"All of the races are different, but just cos they're different doesn't mean anybody's better or worse than anyone."
Like any major studio, Netflix have done a good deal this year to branch out. They spent a lot of 2017 trying to weigh in as an artistically droven studio that helped distribute the films of gifted auteur directors like Bong Joon Ho and Noah Baumbach, as well as signing up to release the upcoming projects of Martin Scorsese and Alex Garland. But also like any major studio, there’s a cruel irony in that their most popular movie is likely to be their worst, a point proven by ‘Bright’.
In an alternate present where humans and fantasy creatures have co-existed since the beginning of time, human LAPD officer Daryl Ward (Will Smith) and Orc rookie officer Nick Jakoby (Joel Edgerton) embark on a routine neighbourhood night patrol and discover a powerful ancient artefact that was thought to be destroyed. They soon encounter a darkness that will ultimately alter the future and their world as they know it.
The general premise of ‘Bright’ might make it sound like a distant relation to ‘Men in Black’ (and not just for Will Smith), a police force existing in the realm of the supernatural, pairing two contrasting characters together, even with the same ancient artefact McGuffin. Like any bad movie that’s similar to another one you love, the most you can give to the bad film is that it makes you appreciate the similar movie that you love even more for all that it does right. The world of ‘Men in Black’ may be comedic, but it also felt real and tactile, with rules that were stressed for their importance just as much for their comedic value. It was also all explained to the audience in a way that felt natural to the plot, none of which applies to ‘Bright’.
As a screenwriter, I often find that Max Landis puts more weight into ideas than characters. I don’t doubt that he gives some of the best pitches for a movie in Hollywood, but therein is part of the reason. They are movies that are easy to sell on concept alone, so as a result never seem to develop beyond that initial concept. There’s nothing within the narrative or characters of ‘Bright’ that justifies its central concept. In other words, you could copy and paste the overall plot of this onto any buddy cop movie with some minor tweaks, and you’d have the same movie save for the small surface details. The only benefit of this fantasy world are some painfully obvious social metaphors that quite frankly were better explored earlier this year in the ‘Tales From the Citadel’ episode of ‘Rick and Morty’.
But as well as never applying its central premise to any unique degree, ‘Bright’ also fails in being a socially relevant film as it’s social concept holds a higher status within the movie than anything else.
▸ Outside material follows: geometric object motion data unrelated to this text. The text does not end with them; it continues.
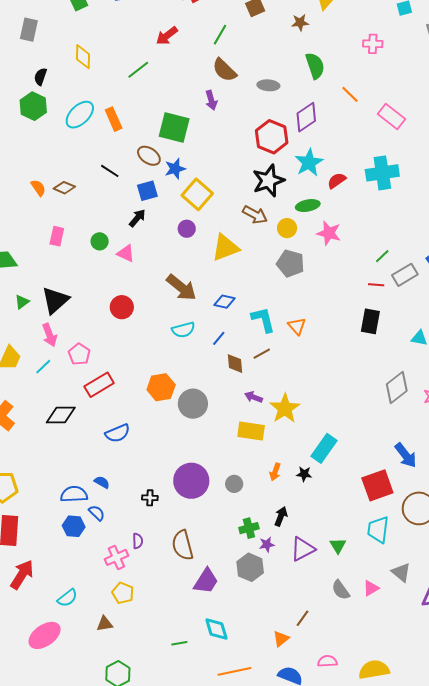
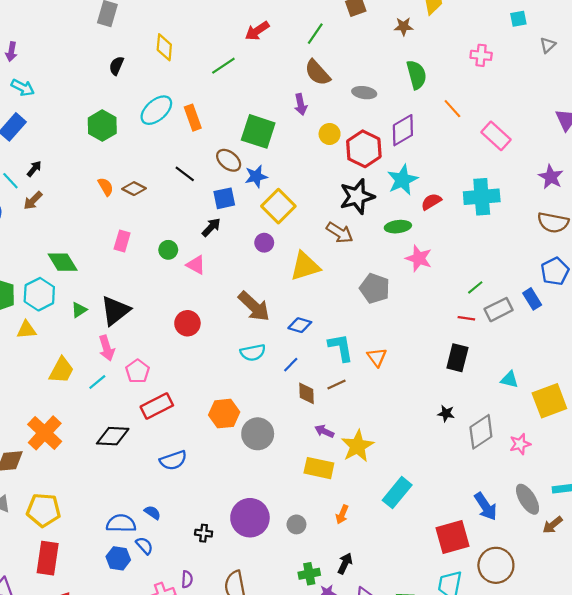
green hexagon: (33, 106) -> (102, 126), moved
yellow circle: (287, 228) -> (330, 134), moved
black star: (304, 474) -> (446, 414), moved

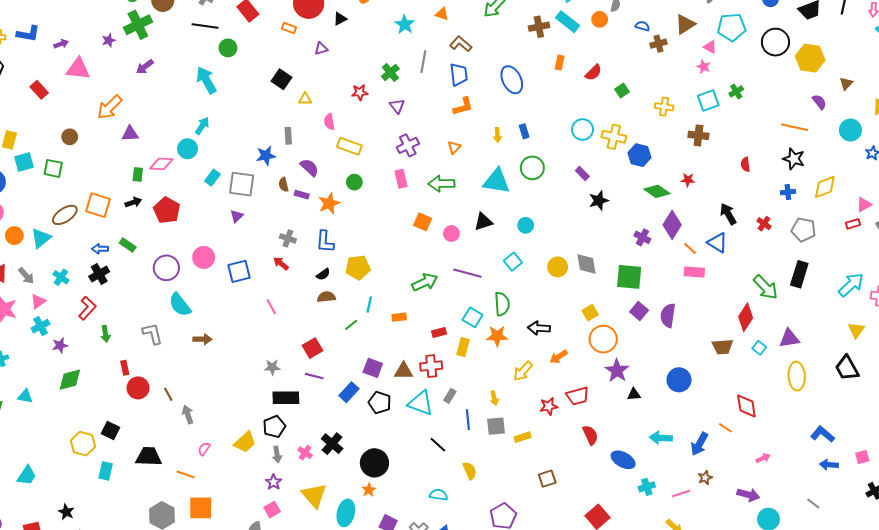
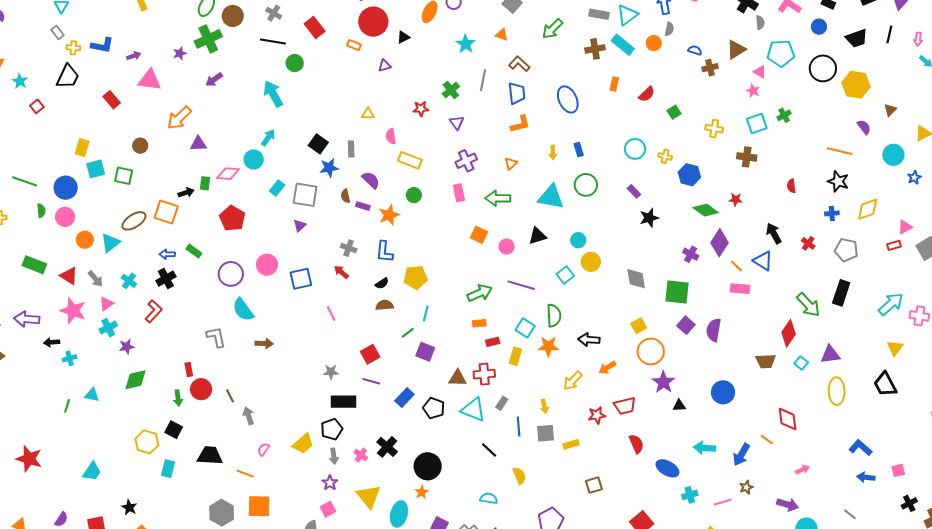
black square: (281, 79) -> (318, 144), moved
yellow cross: (614, 137) -> (665, 156), size x0.6
black arrow: (133, 202) -> (186, 193), moved
yellow circle: (558, 267) -> (591, 262), moved
orange rectangle: (399, 317) -> (479, 323), moved
green arrow: (105, 334) -> (178, 398), moved
purple square: (373, 368) -> (425, 352), moved

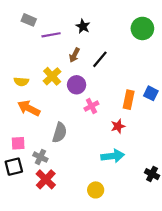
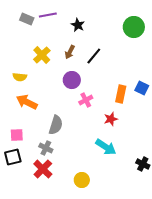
purple line: (51, 35) -> (48, 15), moved
yellow cross: (52, 76) -> (42, 55), moved
cyan arrow: (113, 156) -> (106, 147), turned 40
gray cross: (40, 157) -> (46, 148), moved
yellow circle: (96, 190) -> (82, 180), moved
It seems so concerned with projecting this idea of it being a nuanced social commentary that it forgets to work as a compelling film in of itself. That’s an issue that also falls to director David Ayer, whose direction never alludes to a world larger than what we’re being presented with, even though the entire narrative hinges on the idea that we do. At no point does this feel like a world in which we become used to, or spend adequate time in to care about.
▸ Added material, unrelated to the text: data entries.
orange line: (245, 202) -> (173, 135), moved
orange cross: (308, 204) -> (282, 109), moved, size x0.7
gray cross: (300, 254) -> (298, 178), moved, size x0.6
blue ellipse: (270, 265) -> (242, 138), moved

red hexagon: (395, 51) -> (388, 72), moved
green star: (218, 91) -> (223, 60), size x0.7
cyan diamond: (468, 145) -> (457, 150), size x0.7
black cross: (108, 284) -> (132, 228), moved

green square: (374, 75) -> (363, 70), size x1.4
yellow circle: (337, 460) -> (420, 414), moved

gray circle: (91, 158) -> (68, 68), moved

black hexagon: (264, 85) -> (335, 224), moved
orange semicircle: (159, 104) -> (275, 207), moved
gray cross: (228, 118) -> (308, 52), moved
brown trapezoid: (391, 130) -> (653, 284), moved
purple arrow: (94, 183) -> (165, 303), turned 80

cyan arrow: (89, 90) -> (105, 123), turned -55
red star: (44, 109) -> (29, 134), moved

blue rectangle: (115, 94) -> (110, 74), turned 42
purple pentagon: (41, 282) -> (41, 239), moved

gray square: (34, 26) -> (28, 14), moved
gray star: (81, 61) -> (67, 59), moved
The only thing that’s flatter than the world in which ‘Bright’ takes place are the characters that inhabit it. The McGuffin driven narrative leaves little room to explore these characters, creating a buddy cop formula that ultimately fails to even establish or distinguish its main characters. It’s a shame given that both Will Smith and Joel Edgerton seem more than capable of bringing two likable characters to life, ones that would have a good dynamic at that. But much like the movie around them, the script is more concerned with having the characters represent a social metaphor or just spout exposition.
I never thought I would have to call a movie like ‘Bright’ pretentious, but that is exactly the word I’d use to describe it. The movie wants to endow itself with social relevance before it’s even earned the right to be considered as such. It makes not only for a movie that feels tired and predictable, but one that is so tonally confused and I have to say, pretty boring. When it’s not hiding behind it’s obvious metaphors it’s bogging the audience down by explaining its convoluted and nonsensical mythology. Rather than disperse this information throughout the movie, it’s all pushed towards the first act, a time when we should be connecting with the characters so that we’re invested in their actions later on.
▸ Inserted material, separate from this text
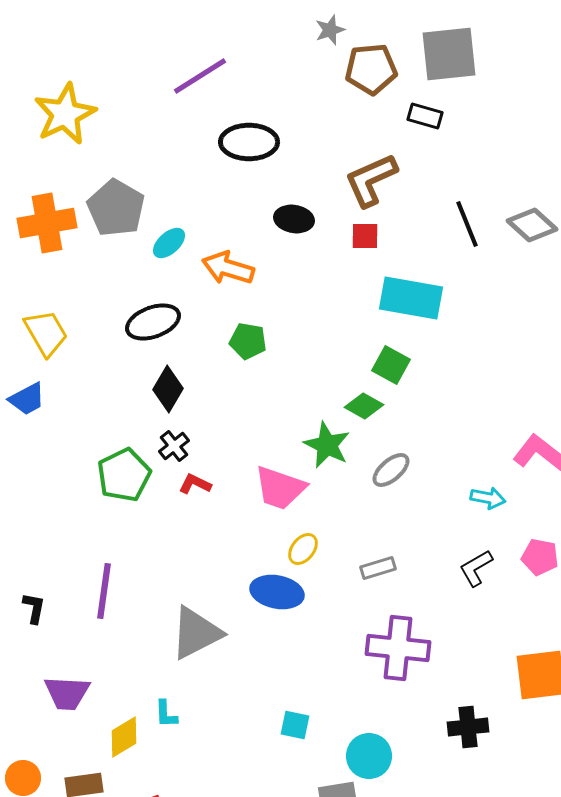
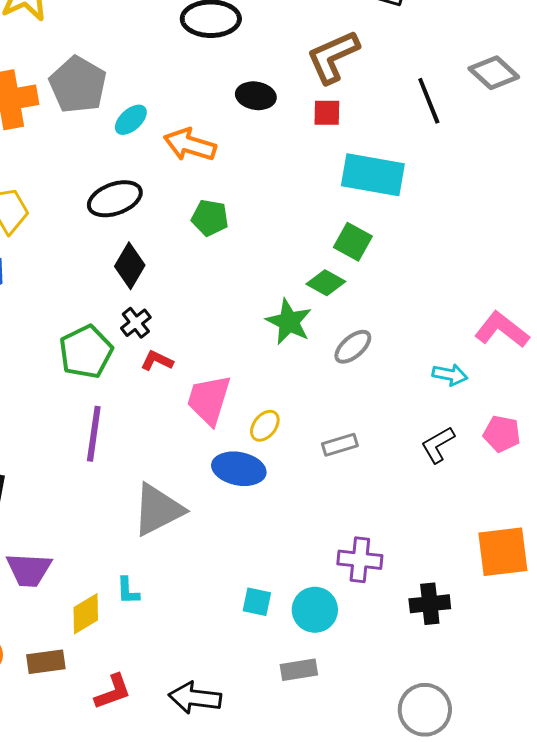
gray diamond: (532, 225) -> (494, 73), moved
pink trapezoid: (280, 488) -> (209, 400), moved, turned 88
purple line: (104, 591) -> (94, 434), moved
purple cross: (398, 648) -> (360, 560), moved, size x0.7
cyan circle: (369, 756) -> (315, 610), moved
It really is a shame because when ‘Bright’ gets to it’s bigger set pieces it’s not half bad. Though it is still over the top farce trying to masquerade as self serious drama, it’s still engaging and decently directed. But at the end of the day I simply don’t care, not about the world, nor the characters, or anything really.
‘Bright’ is a convoluted and self-important bore, a movie that tries to accomplish step 476 before getting past step 1.